One thing is certain about the COVID-19 outbreak: When it recovers – and not for a long time – the state’s economy will not quite be what it was going into the global pandemic in February.
That’s according to Tim Sullivan, head of the New Jersey Economic Development Authority, an agency that oversees billions of dollars in tax incentives, and more recently $41 million of state assistance for businesses hit economically by the outbreak.
“I don’t think anyone should be under any illusions that this snaps back in the same shape,” Sullivan said in a Wednesday editorial interview with NJBIZ. “This is not going to be a V-shape.”
Over the past month, Gov. Phil Murphy ordered the closure of a myriad of “non-essential” retail and business activities, grinding commerce to a halt and leading to soaring joblessness, all part of an effort to reduce in-person contact that could give the virus the opportunity to spread to new hosts.
As of Wednesday afternoon, COVID-19 infected 47,347 New Jerseyans and claimed 1,504 lives.
“My guess is that in the short term the minuses will outweigh the pluses, but that will turn over time,” he added.
Those sectors “that rely on density,” according to Sullivan, are going to continue taking a hit as long as these orders are in effect including bars, restaurants and theaters.
“Some of New Jersey’s strongest industries are going to be critical to winning the war,” Sullivan countered—pharmaceuticals, life sciences and biotechnology. “There’s going to be opportunities in a crisis.”
Remote-learning technology – think Zoom – has boomed in recent months.
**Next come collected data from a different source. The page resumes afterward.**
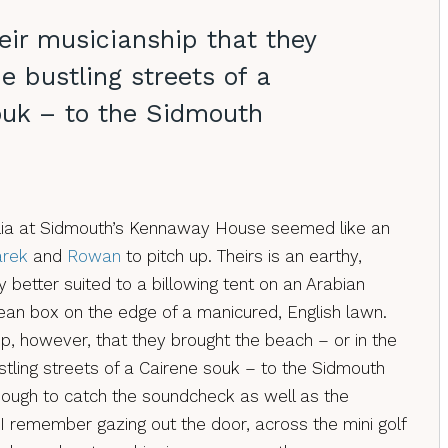
eir musicianship that they
e bustling streets of a
ouk – to the Sidmouth
delia at Sidmouth’s Kennaway House seemed like an
arek
and
Rowan
to pitch up. Theirs is an earthy,
 better suited to a billowing tent on an Arabian
an box on the edge of a manicured, English lawn.
ip, however, that they brought the beach – or in the
ustling streets of a Cairene souk – to the Sidmouth
nough to catch the soundcheck as well as the
 I remember gazing out the door, across the mini golf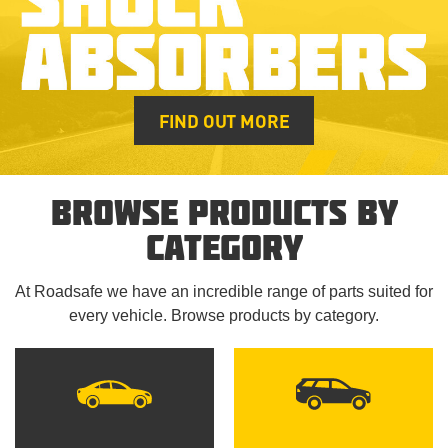
FIND OUT MORE
BROWSE PRODUCTS BY
CATEGORY
At Roadsafe we have an incredible range of parts suited for
every vehicle. Browse products by category.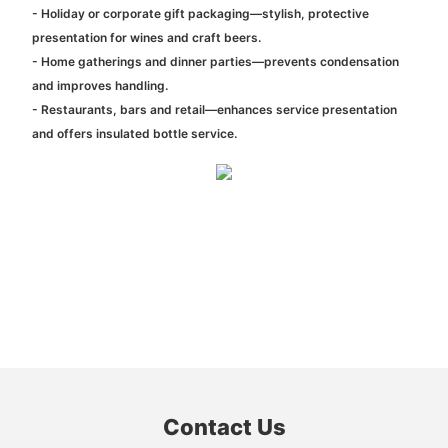
- Holiday or corporate gift packaging—stylish, protective
presentation for wines and craft beers.
- Home gatherings and dinner parties—prevents condensation
and improves handling.
- Restaurants, bars and retail—enhances service presentation
and offers insulated bottle service.
Contact Us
Other cybersecurity and financial technology products can also see a large chance to grow in the coming year, as millions of people self-isolate for the indefinite future.
Murphy warned on Tuesday that hammering down the projected peak of COVID-19 cases is “going to require many more weeks – at least – of our being smart and staying at least at all times 6 feet apart.”
“This challenge does not end when the stay-at-home order ends,” Sullivan also cautioned. “We’re going to have to continue to be creative, stretch resources, give small businesses the resources they need.”
“I don’t think we’d consider anything off the table.”
Grow – or shrink – NJ
The controversies and political scandals surrounding New Jersey’s multibillion-dollar tax incentive programs seem like an eternity ago, but nonetheless still play out in the halls of the EDA in some form.
“There’s no recession clause,” Sullivan said. “These legacy approvals are still valid.”
“While we’re running these crisis programs, we’re still processing, reviewing and administering tax credits from the legacy, and still managing through that backlog.”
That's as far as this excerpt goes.